Skyler Tompkins shares Ice Road Challenge fat biking story
Jesse Bonello - Staff Writer
Lifelong Sioux Lookout resident Skyler Tompkins joined participants in fat biking across the winter road from Red Lake to Pikangikum during this year’s Ice Road Challenge on Feb. 7.
“It was more of a fundraising event for the Pikangikum Youth Mountain Bike Program. New Hope Community Bikes teamed up with the OPP and they got a bike program going in Pikangikum for the youth. They have one of those shipping container bike shops up there, and they’ve been running the program for two years already. They employ the youth in Pikangikum to fix up old bikes and they lend them out. The program was to raise money to bring them ten new fat bikes and also to keep their program running for two additional years, and that’s employing the youth to actually run the program,” said Tompkins.

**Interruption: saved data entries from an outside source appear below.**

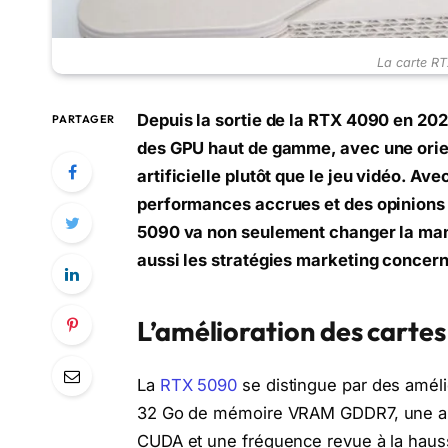
La carte R
Depuis la sortie de la RTX 4090 en 20
PARTAGER
des GPU haut de gamme, avec une orien
artificielle plutôt que le jeu vidéo. Av
performances accrues et des opinions 
5090 va non seulement changer la mani
aussi les stratégies marketing concern
L’amélioration des carte
La
RTX 5090
se distingue par des amél
32 Go de mémoire VRAM GDDR7, une au
CUDA et une fréquence revue à la haus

New Hope Community Bikes’ website reads, “In April 2018, team members travelled to Pikangikum to teach repair skills to youth that would operate the shipping container bike shop. Eight youth participated in 12 hours of training and learned how to adjust gears and brakes, rebuild bearing systems, true wheels and complete bicycle safety checks… The first summer for the shipping container bike shop was a huge success. Bikes were signed out over 400 times, three kilometres of new mountain bike trails were built and the youth took leadership to really make the program their own… From 2017 to 2018, the number of bikes seen in the community grew as there were new places to ride and a place to maintain them.”
Tompkins was one of 43 cyclists who took part in the ride. Despite the cold temperatures, participants biked over 80 kilometres that day and over 100 kilometres total.

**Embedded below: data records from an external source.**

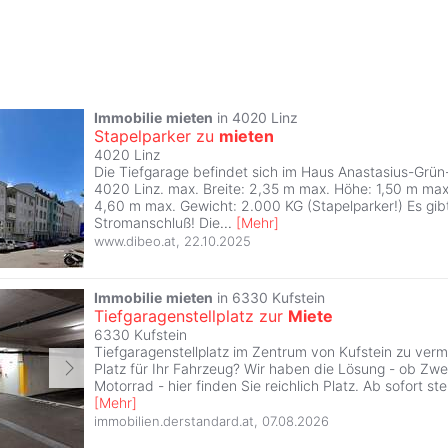
Immobilie
mieten
in 4020 Linz
Stapelparker zu
mieten
4020 Linz
Die Tiefgarage befindet sich im Haus Anastasius-Grün
4020 Linz. max. Breite: 2,35 m max. Höhe: 1,50 m max
4,60 m max. Gewicht: 2.000 KG (Stapelparker!) Es gib
Stromanschluß! Die
...
[
Mehr
]
www.dibeo.at
,
22.10.2025
Immobilie
mieten
in 6330 Kufstein
Tiefgaragenstellplatz zur
Miete
6330 Kufstein
Tiefgaragenstellplatz im Zentrum von Kufstein zu ver
Platz für Ihr Fahrzeug? Wir haben die Lösung - ob Zwei
Motorrad - hier finden Sie reichlich Platz. Ab sofort ste
[
Mehr
]
immobilien.derstandard.at
,
07.08.2026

“Because of the weather, it was around minus-33 that day, they did it a little bit different. We did a 22 kilometre ride around Red Lake, which took around an hour and a half. A lot of people came from southern Ontario so it let the guys get a taste of it and dial in their gear better. We left from a checkpoint because by then we were leaving later. We ended up doing 87 kilometres that day… The next day we got dropped off at the checkpoint and rode the rest of the way back into Red Lake,” said Tompkins.
After getting his fat bike last year, Tompkins took to Facebook where he found a group and saw the event posted shortly after. He said he prepared himself for the long-distance ride, which was a new experience for him.
“I just got my fat (bike) last year, but I have 3500 kilometres on it… This was the first event I’ve ever really been a part of. I decided to look up an Ontario fat bike group page on Facebook. I found one, joined it, and I saw the posting for this event two days later. I saw the ride was leaving Red Lake so I thought that was pretty close and I could do it,” he said.
“When I signed up for it in December I started training… I did some 55 kilometre rides, but I didn’t have time to do a full 110 kilometre ride. I felt pretty good though and I was really prepared for it. I got 675 kilometres in January preparing for it,” he added.
The Ice Road Challenge had a fundraising goal of $30,000. The fundraiser is currently sitting at just over $53,000, and the campaign doesn’t end until March 2.